● **WHAT THE TASK REQUIRES**
What follows is a set of records. Copy them exactly and leave out the images.

● **INPUT RECORDS**
----------------

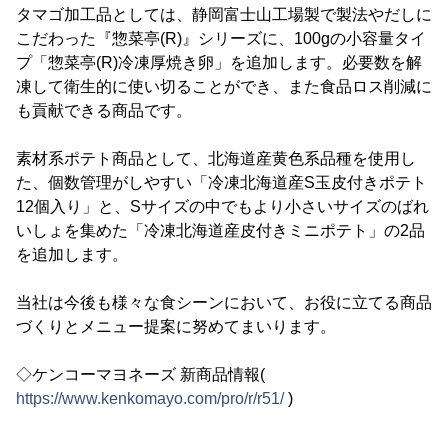
タマゴ加工品としては、静岡富士山工場製で製法やだしに
こだわった『惣菜亭(R)』シリーズに、100gの小容量タイ
プ「惣菜亭(R)冷凍厚焼き卵」を追加します。必要数を解
凍して衛生的に使い切ることができ、また食品ロス削減に
も貢献できる商品です。
素材系ポテト商品として、北海道産黄色系品種を使用し
た、個数管理がしやすい「冷凍北海道産S玉皮付きポテト
12個入り」と、Sサイズの中でもより小さいサイズのばれ
いしょを集めた「冷凍北海道産皮付きミニポテト」の2品
を追加します。
当社は今後も様々な食シーンにおいて、お役に立てる商品
づくりとメニュー提案に努めてまいります。
◇ケンコーマヨネーズ 新商品情報(
https://www.kenkomayo.com/pro/r/r51/
)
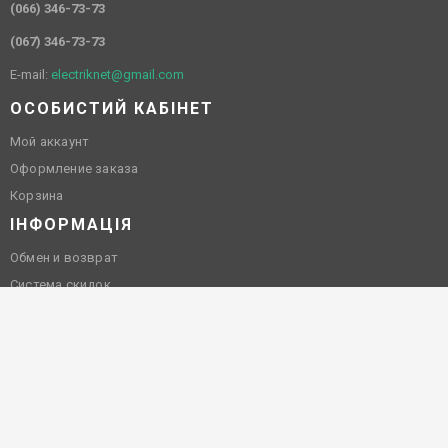
(066) 346-73-73
(067) 346-73-73
E-mail:
electriknet@gmail.com
ОСОБИСТИЙ КАБІНЕТ
Мой аккаунт
Оформление заказа
Корзина
ІНФОРМАЦІЯ
Обмен и возврат
Система скидок
Оплата и доставка
Все права защищены! © 2016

----------------

● **RESPONSE AREA**
タマゴ加工品としては、静岡富士山工場製で製法やだしに
こだわった『惣菜亭(R)』シリーズに、100gの小容量タイ
プ「惣菜亭(R)冷凍厚焼き卵」を追加します。必要数を解
凍して衛生的に使い切ることができ、また食品ロス削減に
も貢献できる商品です。
素材系ポテト商品として、北海道産黄色系品種を使用し
た、個数管理がしやすい「冷凍北海道産S玉皮付きポテト
12個入り」と、Sサイズの中でもより小さいサイズのばれ
いしょを集めた「冷凍北海道産皮付きミニポテト」の2品
を追加します。
当社は今後も様々な食シーンにおいて、お役に立てる商品
づくりとメニュー提案に努めてまいります。
◇ケンコーマヨネーズ 新商品情報(
https://www.kenkomayo.com/pro/r/r51/
)
(066) 346-73-73
(067) 346-73-73
E-mail:
electriknet@gmail.com
ОСОБИСТИЙ КАБІНЕТ
Мой аккаунт
Оформление заказа
Корзина
ІНФОРМАЦІЯ
Обмен и возврат
Система скидок
Оплата и доставка
Все права защищены! © 2016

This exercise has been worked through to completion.